Solving N equations and N unknowns: The Fine Print (Gauss Jordan Elimination)

In basic algebra we were taught that if we have three unknowns (variables), it takes three equations to solve for them.

There’s some fine print though that isn’t talked about until quite a bit later.

Let’s have a look at three unknowns in two equations:

A + B + C = 2 \\ B = 5

If we just need a third equation to solve this, why not just modify the second equation to make a third?

-B = -5

That obviously doesn’t work, because it doesn’t add any new information! If you try it out, you’ll find that adding that equation doesn’t get you any closer to solving for the variables.

So, it takes three equations to solve for three unknowns, but the three equations have to provide unique, meaningful information. That is the fine print.

How can we know if an equation provides unique, meaningful information though?

It turns out that linear algebra gives us a neat technique for simplifying a system of equations. It actually solves for individual variables if it’s able to, and also gets rid of redundant equations that don’t add any new information.

This simplest form is called the Reduced Row Echelon Form (Wikipedia) which you may also see abbreviated as “rref” (perhaps a bit of a confusing term for programmers) and it involves you putting the equations into a matrix and then performing an algorithm, such as Gauss–Jordan elimination (Wikipedia) to get the rref.

Equations as a Matrix

Putting n set of equations into a matrix is really straight forward.

Each row of a matrix is a separate equation, and each column represents the coefficient of a variable.

Let’s see how with this set of equations:

3x + y = 5\\ 2y = 7\\ y + z = 14

Not every equation has every variable in it, so let’s fix that by putting in zero terms for the missing variables, and let’s make the one terms explicit as well:

3x + 1y + 0z = 5\\ 0x + 2y + 0z = 7\\ 0x + 1y + 1z = 14

Putting those equations into a matrix looks like this:

\left[\begin{array}{rrr} 3 & 1 & 0 \\ 0 & 2 & 0 \\ 0 & 1 & 1 \end{array}\right]

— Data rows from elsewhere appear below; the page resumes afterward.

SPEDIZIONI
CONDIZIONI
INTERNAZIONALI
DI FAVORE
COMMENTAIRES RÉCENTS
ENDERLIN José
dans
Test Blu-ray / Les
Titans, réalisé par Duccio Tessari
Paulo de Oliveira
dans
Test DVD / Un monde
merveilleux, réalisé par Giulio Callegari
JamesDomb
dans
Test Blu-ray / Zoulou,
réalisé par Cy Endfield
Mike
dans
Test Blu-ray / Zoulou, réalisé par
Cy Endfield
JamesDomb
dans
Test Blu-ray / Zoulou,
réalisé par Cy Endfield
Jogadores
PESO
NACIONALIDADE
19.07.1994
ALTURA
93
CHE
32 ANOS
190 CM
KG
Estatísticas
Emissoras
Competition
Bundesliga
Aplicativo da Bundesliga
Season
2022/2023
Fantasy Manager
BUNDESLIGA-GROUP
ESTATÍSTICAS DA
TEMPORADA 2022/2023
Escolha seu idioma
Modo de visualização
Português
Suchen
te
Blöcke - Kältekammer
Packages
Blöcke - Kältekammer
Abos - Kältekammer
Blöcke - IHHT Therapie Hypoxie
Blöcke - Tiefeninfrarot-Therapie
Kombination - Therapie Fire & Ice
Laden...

If you also include the constants on the right side of the equation, you get what is called an augmented matrix, which looks like this:

\left[\begin{array}{rrr|r} 3 & 1 & 0 & 5 \\ 0 & 2 & 0 & 7 \\ 0 & 1 & 1 & 14 \end{array}\right]

Reduced Row Echelon Form

Wikipedia explains the reduced row echelon form this way:

  • all nonzero rows (rows with at least one nonzero element) are above any rows of all zeroes (all zero rows, if any, belong at the bottom of the matrix), and
  • the leading coefficient (the first nonzero number from the left, also called the pivot) of a nonzero row is always strictly to the right of the leading coefficient of the row above it.
  • Every leading coefficient is 1 and is the only nonzero entry in its column.

This is an example of a 3×5 matrix in reduced row echelon form:
\left[\begin{array}{rrrrr} 1 & 0 & a_1 & 0 & b_1 \\ 0 & 1 & a_2 & 0 & b_2 \\ 0 & 0 & 0 & 1 & b_3 \end{array}\right]

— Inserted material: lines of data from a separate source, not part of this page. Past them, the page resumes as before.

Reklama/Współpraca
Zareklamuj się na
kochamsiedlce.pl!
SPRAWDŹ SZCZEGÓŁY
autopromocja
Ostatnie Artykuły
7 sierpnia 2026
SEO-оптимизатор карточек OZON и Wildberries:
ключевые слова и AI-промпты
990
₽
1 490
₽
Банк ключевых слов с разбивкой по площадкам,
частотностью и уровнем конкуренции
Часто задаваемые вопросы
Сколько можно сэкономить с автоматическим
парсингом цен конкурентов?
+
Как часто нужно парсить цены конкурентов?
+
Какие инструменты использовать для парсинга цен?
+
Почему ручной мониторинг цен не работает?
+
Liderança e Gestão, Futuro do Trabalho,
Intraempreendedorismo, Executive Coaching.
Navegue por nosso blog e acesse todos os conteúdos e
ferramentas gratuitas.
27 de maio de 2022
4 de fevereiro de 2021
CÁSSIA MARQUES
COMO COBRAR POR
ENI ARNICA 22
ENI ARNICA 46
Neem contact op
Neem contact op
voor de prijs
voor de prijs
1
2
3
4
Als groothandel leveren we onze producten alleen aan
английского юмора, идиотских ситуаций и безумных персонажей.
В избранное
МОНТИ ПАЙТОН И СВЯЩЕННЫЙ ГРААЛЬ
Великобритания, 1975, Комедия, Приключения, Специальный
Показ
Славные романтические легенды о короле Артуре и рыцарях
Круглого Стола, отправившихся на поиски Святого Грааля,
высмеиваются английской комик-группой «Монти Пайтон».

Basically, the lower left triangle of the matrix (the part under the diagonal) needs to be zero, and the first number in each row needs to be one.

Looking back at the augmented matrix we made:

\left[\begin{array}{rrr|r} 3 & 1 & 0 & 5 \\ 0 & 2 & 0 & 7 \\ 0 & 1 & 1 & 14 \end{array}\right]

If we put it into reduced row echelon form, we get this:

\left[\begin{array}{rrr|r} 1 & 0 & 0 & 0.5 \\ 0 & 1 & 0 & 3.5 \\ 0 & 0 & 1 & 10.5 \end{array}\right]

There’s something really neat about the reduced row echelon form. If we take the above augmented matrix and turn it back into equations, look what we get:

1x + 0y + 0z = 0.5\\ 0x + 1y + 0z = 3.5\\ 0x + 0y + 1z = 10.5

Or if we simplify that:

x = 0.5\\ y = 3.5\\ z = 10.5

Putting it into reduced row echelon form simplified our set of equations so much that it actually solved for our variables. Neat!

How do we put a matrix into rref? We can use Gauss–Jordan elimination.

Gauss–Jordan Elimination

Gauss Jordan Elimination is a way of doing operations on rows to be able to manipulate the matrix to get it into the desired form.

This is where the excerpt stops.